In a fit of pique, I said to my dear loving husband, “I guess I’ll just have to accept that I’m married to someone who isn’t interested in insights into his own behavior or living the examined life.” And having said about the worst thing I could imagine (yeah, that probably says a LOT about me right there) I flounced off. I don’t remember what the disagreement was about, or (confessionally), how I was wanting to change him. But I put a lot of credence in being mindful, and intentional, and insightful, and indeed, have at times in my arrogant way been known to suggest that it is a mandate of being alive. That it is a responsibility that comes along with being kind and doing unto others, etc. etc.

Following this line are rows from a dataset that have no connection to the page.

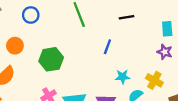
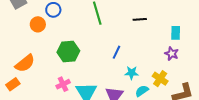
orange circle: (15, 46) -> (38, 24), moved
blue line: (107, 47) -> (116, 52), moved

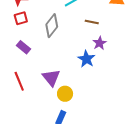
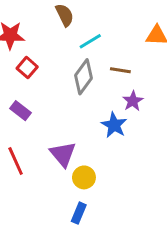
red square: (21, 18) -> (27, 68), moved, turned -32
gray diamond: (52, 26) -> (84, 77), moved

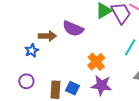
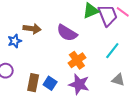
purple semicircle: (73, 29) -> (67, 33), moved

I just finished reading “The Love Affairs of Nathaniel P.” by Adelle Waldman. It’s making the rounds right now, but SPOILER ALERT: I didn’t like how it ended. Basically, the guy takes the easy way out, and instead of making a go of a relationship with a woman who challenges him – Not only intellectually, but to his very core – He settles (note my disparaging tone) for the flightier, more conventionally beautiful, let’s face it, shallower woman. Revealing, I suppose, a certain “shallowness” himself.
So here’s my question: Is everyone, regardless of Myers-Briggs or temperament or enneagram or vocation, called to live a mindful life? We Presbyterians say we are called to live a “holy and joyful life,” which to me implies intentionality. But maybe I believe this only because it is woven into the core of my being, to want to uncover meaning, and go deep, and be mindful of how I am interacting with myself, my God, and my world. Maybe it isn’t for everyone.
But what do you think? Does this responsibility come with this life we’ve been given? Or is it more that some are artists, some mystics, and some engineers?